「1971年度京都産業大学講義録第23回」
【5】 不生不滅とは
始は一口に云ってどうかと云うと、『懐かしさと喜びの世界』にいる。今でもそうです、ここ持ってますから。始めから終りまでそうです。これが『心の世界』。
生まれた時はどんなふうだったかと云うと、生まれた時はわかりにくい。よくわかったのは初めて目が見えた時。始は生まれて42日目の朝、目が見えました。42日目の朝目が見えた。そうするとその時の有様は、おばあちゃんが始をだいてますと、そうすると始は、おばあちゃんの顔をじいーと見て、いかにも懐かしそうににっと笑った。で、一番始めから懐かしさと喜びの世界。今でも懐かしさと喜びの世界。

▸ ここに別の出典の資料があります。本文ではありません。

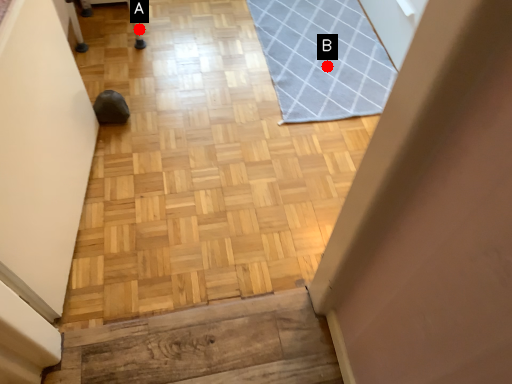 Question: Two points are circled on the image, labeled by A and B beside each circle. Which point is closer to the camera?

Choices:
 (A) A is closer
 (B) B is closer

Answer: (B) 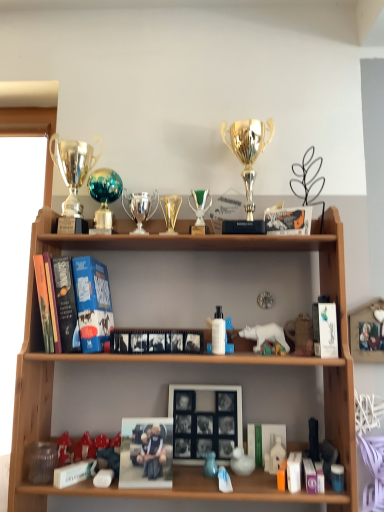 Question: Considering their positions, is transparent plastic jar at lower left, which is the 9th toy from right to left, located in front of or behind wooden shelf at center?

Choices:
 (A) behind
 (B) front

Answer: (A)

Question: Does point (41, 467) appear closer or farther from the camera than point (41, 348)?

Choices:
 (A) closer
 (B) farther

Answer: (A)

Question: Which of these objects is positioned closest to the teal glass trophy at upper center, positioned as the second trophy in right-to-left order?

Choices:
 (A) gold shiny trophy at upper center, which is the 1th trophy from right to left
 (B) matte blue vase at lower center, the 7th toy from the right
 (C) hardcover books at left, the first book from the left
 (D) white matte book at lower right, arranged as the fourth book when viewed from the left
 (E) orange matte toy at lower center, positioned as the 3th toy in right-to-left order

Answer: (C)

Question: Which object is the farthest from the hardcover books at left, the first book from the top?

Choices:
 (A) white plastic bear at center, which ranks as the 4th toy in right-to-left order
 (B) green glass trophy at center, placed as the first candle holder when sorted from right to left
 (C) black matte picture frame at center
 (D) black matte photo frame at center, positioned as the 3th book in top-to-bottom order
 (E) shiny silver trophy at upper left, the 3th trophy viewed from the right

Answer: (A) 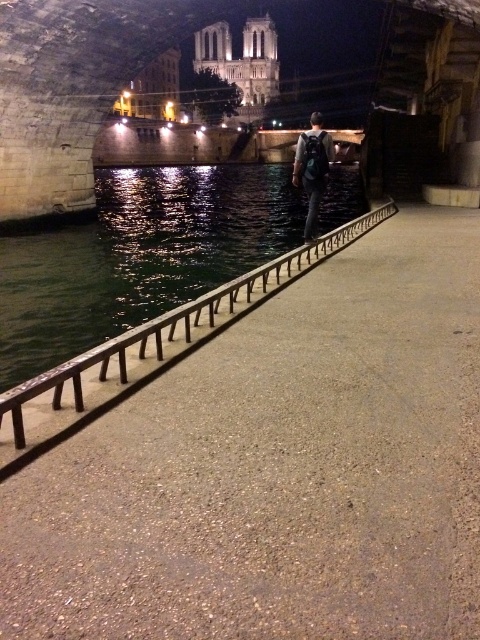 You are a tourist walking along the river path and want to place your dark blue backpack at center on the ground next to the black metal rail at center. Can you fit both items side by side without overlapping?

The black metal rail at center has a smaller size compared to dark blue backpack at center. Since the rail is smaller, there should be enough space to place both items side by side without overlapping. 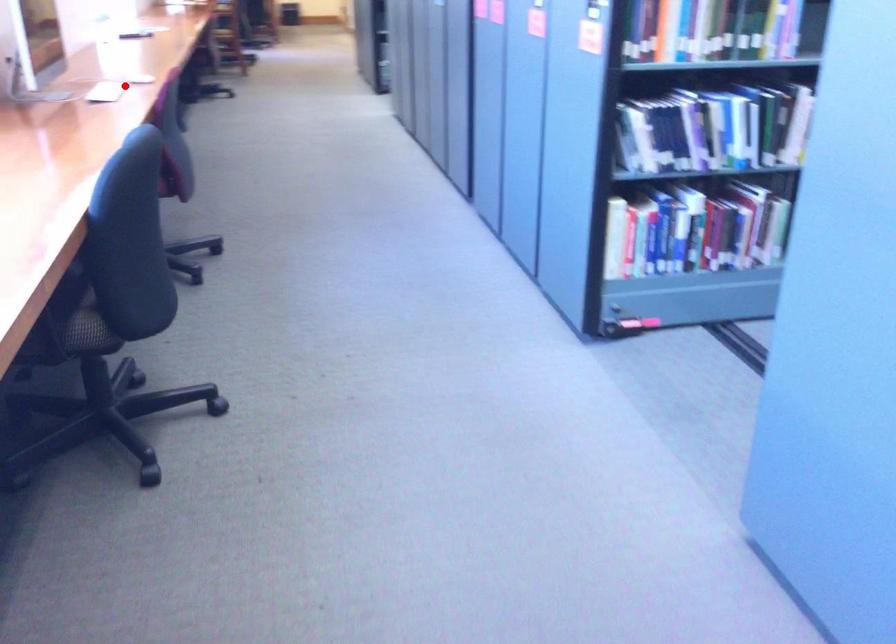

これが生い立つまで来ます。わたしだと、大体三高へ入学までが、これが育てられたもの、三高以後は自分で歩んだもの、分かれますが、この全体を通じて、一口に云って、絶えずそうであって、今でもそう。懐かしさと喜びの世界にいる。
だから人は、目が生まれた始め、というのはそもそも目が見えた始めから、目が見えたとき生まれたと云えますね。それまでは肉体は生まれてるがわかりゃしない。人の世を初めて見たその時から72年経っても、一口に云えば懐かしさと喜びの世界に住んでる。少しも変わらない。生れた時から出来上ってしまっている。
推して思うに、過去無量劫遡っても、自分という懐かしさと喜びの世界はあったに違いない。これを『不生』と云う。生まれたものではない、いくら遡ってもあったものである。いくら遡ってもあったもので、例えば30万年前に生まれたというふうなものではないから、いくら経っても滅するはずがない。これを『不生不滅』と云う。